GIVEN DATA:
=== Section Start ===

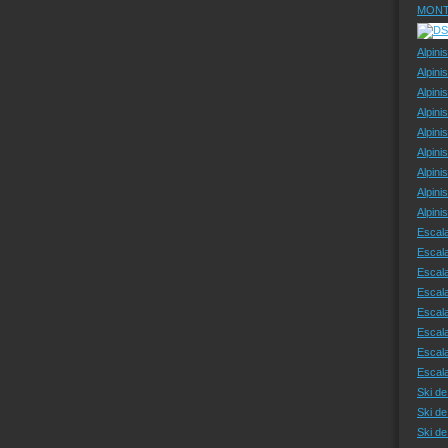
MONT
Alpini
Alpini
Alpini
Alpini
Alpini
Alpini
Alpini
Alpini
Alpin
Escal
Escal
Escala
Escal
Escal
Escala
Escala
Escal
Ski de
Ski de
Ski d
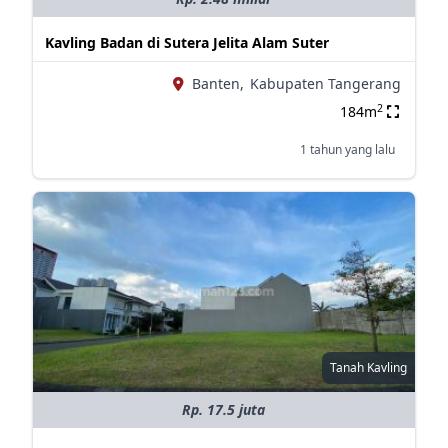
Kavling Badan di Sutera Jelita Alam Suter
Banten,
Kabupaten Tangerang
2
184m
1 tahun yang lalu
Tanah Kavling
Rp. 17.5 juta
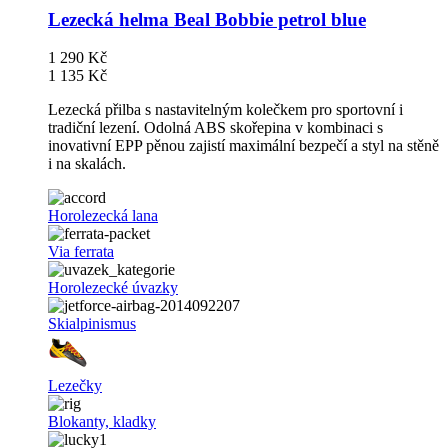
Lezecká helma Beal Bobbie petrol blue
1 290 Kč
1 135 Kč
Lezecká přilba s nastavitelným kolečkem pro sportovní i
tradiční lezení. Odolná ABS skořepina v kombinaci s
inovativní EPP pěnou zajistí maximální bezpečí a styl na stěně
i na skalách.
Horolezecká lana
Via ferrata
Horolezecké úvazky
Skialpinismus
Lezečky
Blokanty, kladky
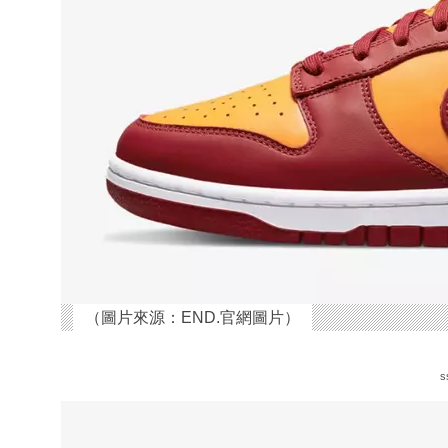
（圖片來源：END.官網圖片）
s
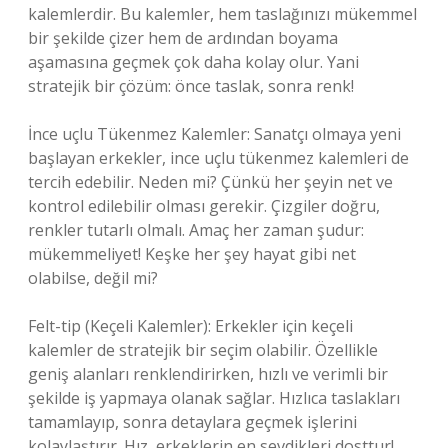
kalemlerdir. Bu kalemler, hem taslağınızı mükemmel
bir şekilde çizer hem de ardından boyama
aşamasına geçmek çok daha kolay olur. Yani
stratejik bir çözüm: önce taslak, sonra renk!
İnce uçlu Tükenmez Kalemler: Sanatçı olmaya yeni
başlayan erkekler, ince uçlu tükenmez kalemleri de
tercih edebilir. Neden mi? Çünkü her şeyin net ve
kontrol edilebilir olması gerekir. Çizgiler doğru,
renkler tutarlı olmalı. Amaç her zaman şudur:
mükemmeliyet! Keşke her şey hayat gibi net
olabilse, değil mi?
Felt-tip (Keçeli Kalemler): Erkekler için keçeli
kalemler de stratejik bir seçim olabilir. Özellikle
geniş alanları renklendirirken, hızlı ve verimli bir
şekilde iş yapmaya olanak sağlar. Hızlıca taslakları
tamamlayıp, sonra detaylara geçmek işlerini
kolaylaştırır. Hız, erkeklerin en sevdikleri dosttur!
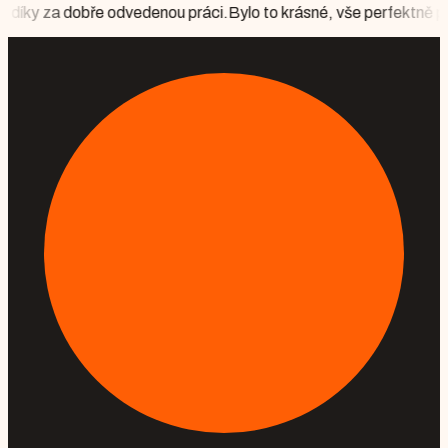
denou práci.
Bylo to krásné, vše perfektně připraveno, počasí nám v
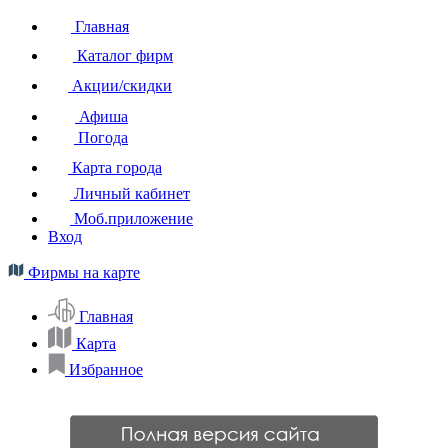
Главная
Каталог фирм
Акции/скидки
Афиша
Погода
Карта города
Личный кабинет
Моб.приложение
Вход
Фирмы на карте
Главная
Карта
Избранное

=== Section End ===
=== Section Start ===

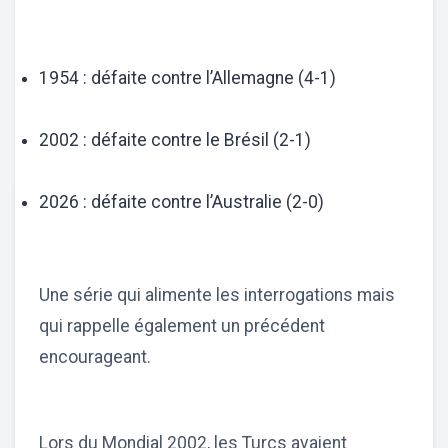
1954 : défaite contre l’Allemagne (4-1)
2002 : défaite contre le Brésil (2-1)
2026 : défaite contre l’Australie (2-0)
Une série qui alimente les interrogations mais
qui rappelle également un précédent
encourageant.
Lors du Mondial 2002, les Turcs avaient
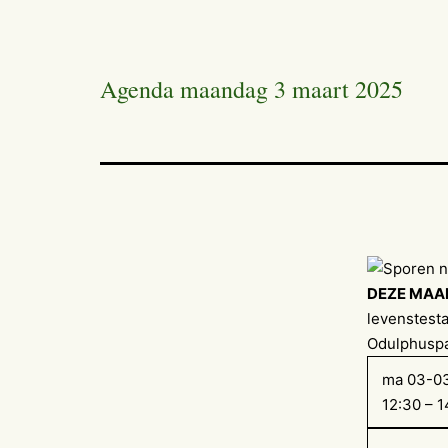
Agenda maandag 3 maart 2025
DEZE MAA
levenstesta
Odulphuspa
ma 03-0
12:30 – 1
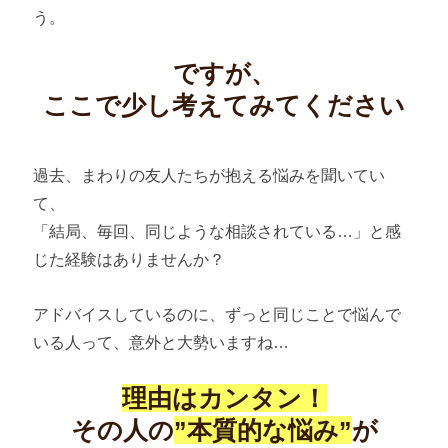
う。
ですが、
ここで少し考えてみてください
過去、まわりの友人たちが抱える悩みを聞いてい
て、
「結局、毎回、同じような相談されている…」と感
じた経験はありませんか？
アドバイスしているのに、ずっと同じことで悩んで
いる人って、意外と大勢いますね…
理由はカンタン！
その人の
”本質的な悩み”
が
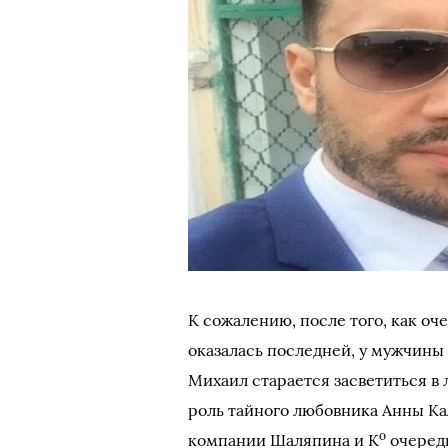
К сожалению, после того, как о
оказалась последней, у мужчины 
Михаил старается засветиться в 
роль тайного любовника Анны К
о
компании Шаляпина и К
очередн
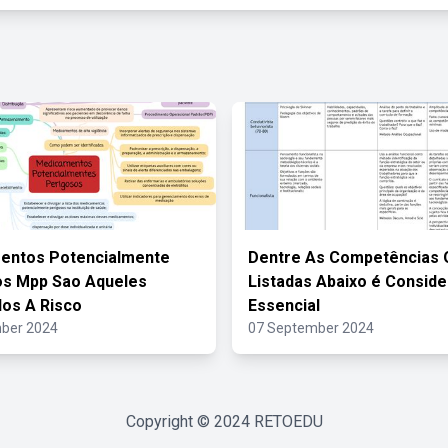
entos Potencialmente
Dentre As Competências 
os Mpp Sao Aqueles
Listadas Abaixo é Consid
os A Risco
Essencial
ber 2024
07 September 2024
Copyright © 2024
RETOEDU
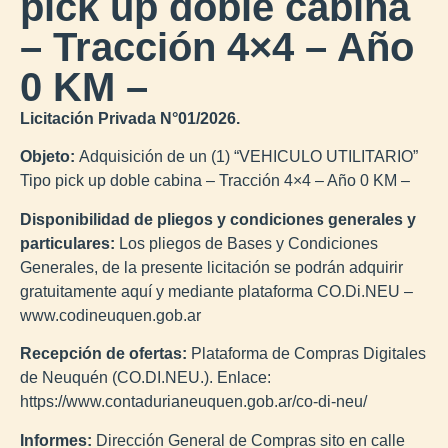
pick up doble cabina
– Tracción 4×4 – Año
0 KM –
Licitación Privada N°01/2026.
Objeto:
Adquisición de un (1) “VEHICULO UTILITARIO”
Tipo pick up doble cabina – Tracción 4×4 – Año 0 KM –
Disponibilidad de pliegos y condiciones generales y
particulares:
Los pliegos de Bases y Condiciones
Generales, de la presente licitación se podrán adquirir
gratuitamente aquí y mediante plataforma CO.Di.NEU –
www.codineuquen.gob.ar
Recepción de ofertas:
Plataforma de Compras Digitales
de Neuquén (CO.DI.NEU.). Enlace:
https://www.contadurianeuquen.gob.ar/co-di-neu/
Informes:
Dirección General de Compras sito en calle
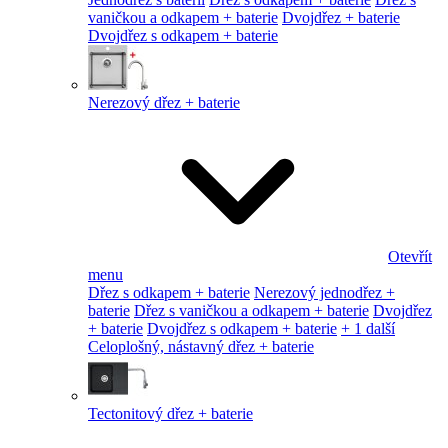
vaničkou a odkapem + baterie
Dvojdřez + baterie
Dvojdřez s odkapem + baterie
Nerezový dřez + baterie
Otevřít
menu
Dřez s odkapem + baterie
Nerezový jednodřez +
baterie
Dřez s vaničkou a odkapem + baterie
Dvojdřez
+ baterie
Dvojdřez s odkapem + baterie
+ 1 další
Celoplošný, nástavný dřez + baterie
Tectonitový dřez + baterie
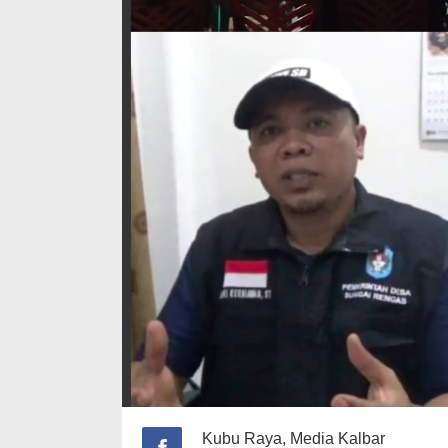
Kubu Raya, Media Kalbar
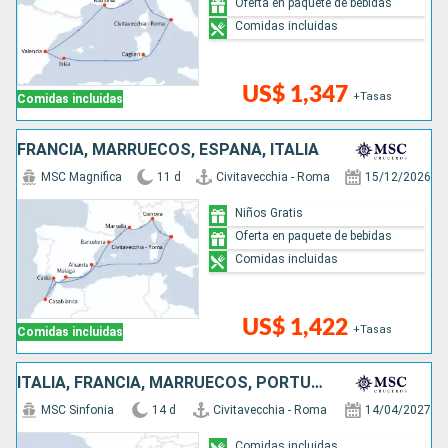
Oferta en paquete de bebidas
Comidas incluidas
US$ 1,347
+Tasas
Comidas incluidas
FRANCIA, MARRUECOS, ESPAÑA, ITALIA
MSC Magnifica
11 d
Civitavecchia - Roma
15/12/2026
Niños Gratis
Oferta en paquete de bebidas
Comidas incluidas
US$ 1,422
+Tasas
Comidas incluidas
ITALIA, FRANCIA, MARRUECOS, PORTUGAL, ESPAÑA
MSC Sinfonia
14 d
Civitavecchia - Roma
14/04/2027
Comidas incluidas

=== Section End ===

AIM OF THE TASK: Only lines of the data holding the word "ITALIA" go in the answer. Please copy each of them.

ANSWER TO THIS EXERCISE:
FRANCIA, MARRUECOS, ESPAÑA, ITALIA
ITALIA, FRANCIA, MARRUECOS, PORTUGAL, ESPAÑA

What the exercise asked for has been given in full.